[Extracted records]
================================

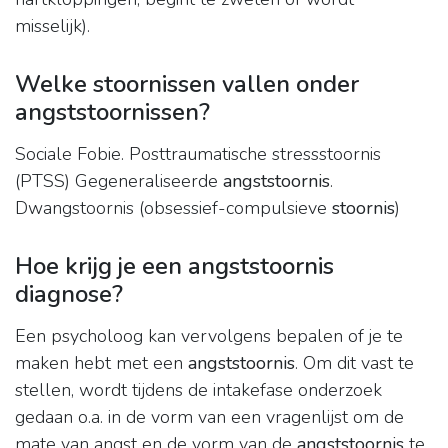
misselijk).
Welke stoornissen vallen onder
angststoornissen?
Sociale Fobie. Posttraumatische stressstoornis
(PTSS) Gegeneraliseerde
angststoornis
.
Dwangstoornis (obsessief-compulsieve
stoornis
)
Hoe krijg je een angststoornis
diagnose?
Een psycholoog kan vervolgens bepalen of je te
maken hebt met een
angststoornis
. Om dit vast te
stellen, wordt tijdens de intakefase onderzoek
gedaan o.a. in de vorm van een vragenlijst om de
mate van angst en de vorm van de
angststoornis
te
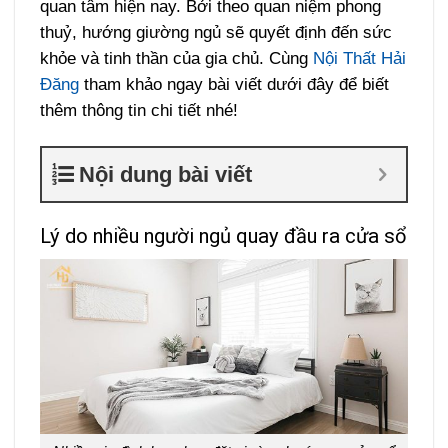
quan tâm hiện nay. Bởi theo quan niệm phong
thuỷ, hướng giường ngủ sẽ quyết định đến sức
khỏe và tinh thần của gia chủ. Cùng
Nội Thất Hải
Đăng
tham khảo ngay bài viết dưới đây để biết
thêm thông tin chi tiết nhé!
Nội dung bài viết
Lý do nhiều người ngủ quay đầu ra cửa sổ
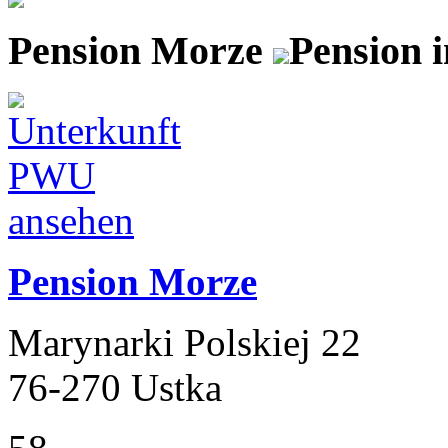
Pension Morze
Pension 
Pension Morze
Marynarki Polskiej 22
76-270 Ustka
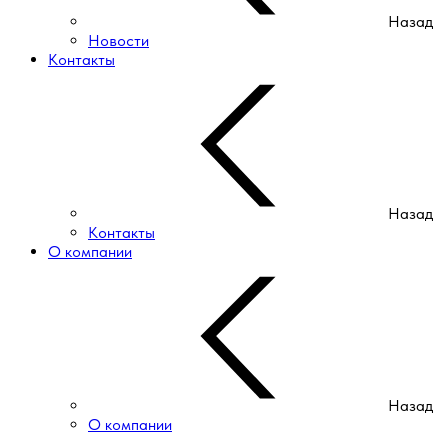
Назад
Новости
Контакты
Назад
Контакты
О компании
Назад
О компании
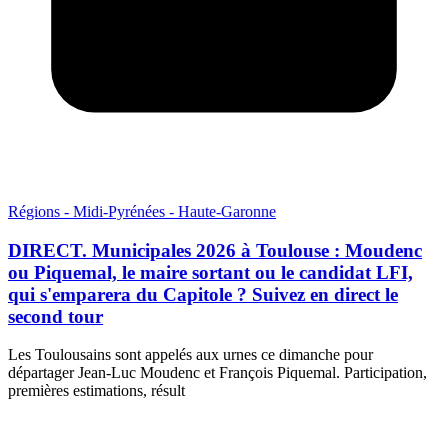
Régions - Midi-Pyrénées - Haute-Garonne
DIRECT. Municipales 2026 à Toulouse : Moudenc
ou Piquemal, le maire sortant ou le candidat LFI,
qui s'emparera du Capitole ? Suivez en direct le
second tour
Les Toulousains sont appelés aux urnes ce dimanche pour
départager Jean-Luc Moudenc et François Piquemal. Participation,
premières estimations, résult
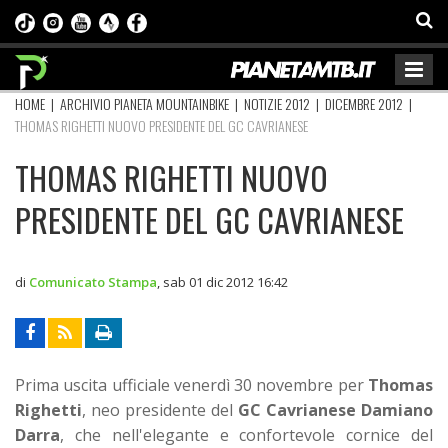
HOME
|
ARCHIVIO PIANETA MOUNTAINBIKE
|
NOTIZIE 2012
|
DICEMBRE 2012
|
THOMAS RIGHETTI NUOVO PRESIDENTE DEL GC CAVRIANESE
THOMAS RIGHETTI NUOVO
PRESIDENTE DEL GC CAVRIANESE
di
Comunicato Stampa
,
sab 01 dic 2012 16:42
Prima uscita ufficiale venerdì 30 novembre per
Thomas
Righetti
, neo presidente del
GC Cavrianese Damiano
Darra
, che nell'elegante e confortevole cornice del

================================

> [Task goal]: How many lines of the entries contain the string "Piquemal"? Answer with a number and no other words.

> [Exercise result]: 2